Revista Opinión

Los ojos del reino

Publicado el 23 enero 2020 por Carlosgu82

LOS OJOS DEL REINO

Gisela tenía siete años y unas ganas enormes de conocer el mundo. Sabía que sus padres le habían puesto ese nombre porque la madre de su padre se llamaba así, aunque ella nunca la conoció. Era una niña alta, muy rubia, su piel era muy clara y tenía una larga melena que se recogía siempre para que no le molestase cuando trepaba por los árboles y corría detrás de cualquier animal con el que se cruzaba, tenía un cuerpo atlético, siempre estaba corriendo de aquí para allí, y aunque era muy golosa y podía comerse una tarta entera de frambuesas, que era su favorita, no engordaba. Había algo que hacía a Gisela especial, y eran sus ojos, tenía un ojo de cada color, su ojo derecho era azul celeste, y el izquierdo, negro azabache, sus padres se preocuparon mucho cuando nació, aquello podría traerles muchos problemas si alguien lo descrubia. 
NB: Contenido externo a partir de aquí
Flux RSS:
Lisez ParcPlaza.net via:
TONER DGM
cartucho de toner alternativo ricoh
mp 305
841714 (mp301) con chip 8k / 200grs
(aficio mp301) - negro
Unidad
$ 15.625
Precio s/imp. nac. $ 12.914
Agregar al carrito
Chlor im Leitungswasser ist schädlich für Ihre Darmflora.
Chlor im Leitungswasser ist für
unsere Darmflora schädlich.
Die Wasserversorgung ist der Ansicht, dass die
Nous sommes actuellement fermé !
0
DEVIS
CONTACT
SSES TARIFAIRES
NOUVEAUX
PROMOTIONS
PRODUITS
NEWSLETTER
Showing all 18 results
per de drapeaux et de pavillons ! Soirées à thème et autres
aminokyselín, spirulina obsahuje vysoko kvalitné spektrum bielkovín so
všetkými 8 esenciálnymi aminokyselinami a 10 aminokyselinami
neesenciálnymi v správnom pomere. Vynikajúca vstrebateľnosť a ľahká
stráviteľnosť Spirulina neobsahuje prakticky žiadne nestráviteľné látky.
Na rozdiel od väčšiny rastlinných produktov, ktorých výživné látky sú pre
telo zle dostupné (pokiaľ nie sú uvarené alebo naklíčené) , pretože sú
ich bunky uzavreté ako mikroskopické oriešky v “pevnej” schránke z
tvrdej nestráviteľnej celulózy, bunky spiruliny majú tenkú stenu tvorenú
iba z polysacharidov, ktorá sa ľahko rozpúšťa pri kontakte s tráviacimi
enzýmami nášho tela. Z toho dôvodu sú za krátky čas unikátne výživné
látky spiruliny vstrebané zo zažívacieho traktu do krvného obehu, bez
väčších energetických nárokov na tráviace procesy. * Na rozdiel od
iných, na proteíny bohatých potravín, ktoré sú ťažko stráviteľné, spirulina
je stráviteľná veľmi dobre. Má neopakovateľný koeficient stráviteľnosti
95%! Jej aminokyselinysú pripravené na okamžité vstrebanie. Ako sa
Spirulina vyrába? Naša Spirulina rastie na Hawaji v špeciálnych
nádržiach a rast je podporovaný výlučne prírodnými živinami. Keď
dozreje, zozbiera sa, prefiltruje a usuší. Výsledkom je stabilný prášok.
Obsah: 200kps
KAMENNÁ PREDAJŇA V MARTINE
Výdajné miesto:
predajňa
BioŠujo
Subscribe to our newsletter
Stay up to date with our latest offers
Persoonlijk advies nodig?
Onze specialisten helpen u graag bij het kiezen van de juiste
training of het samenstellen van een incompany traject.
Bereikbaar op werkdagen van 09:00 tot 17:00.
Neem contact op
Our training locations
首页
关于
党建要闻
   A Gisela le gustaba mucho donde vivía, su casa, estaba situada en lo alto de un gran árbol desde donde podía contemplar todo aquel valle de montañas majestuosas, donde el sol cuando salía las acariciaba como acaricia una madre a su bebé, el río que lo atravesaba, a veces enfurecido a veces calmado, dónde tanto le gustaba ir a bañarse aunque el agua fuese fría, dónde disfrutaba sentándose en la orilla esperando para ver a los peces que de vez en cuando saltaban, allí arriba, desde las alturas de aquel árbol todo parecía más cerca, las montañas, el río, los árboles, desde aquél lugar se sentía grande, segura, y dueña del mundo, un mundo que anhelaba conocer. Ir más allá de aquellas preciosas montañas que la rodeaban y descubrir nuevos paisajes, era su mayor anhelo.

   Por las noches le gustaba salir a la terraza a contemplar las estrellas, le encantaba conocerlas y distinguirlas, su padre Alexander, que era así como se llamaba se lo había enseñado, siempre decía que en caso de perderte puedes orientarte gracias a ellas,  su padre sabía muchas cosas, también le había enseñado a leer y escribir, y aunque solo había un libro en casa, ella no se cansaba de leerlo, trataba del comercio en los puertos de mar, mercaderes, viajes y piratas, aquél libro le hacía crearse sus propias imágenes de lugares que nunca había conocido, y que tanto soñaba con conocer.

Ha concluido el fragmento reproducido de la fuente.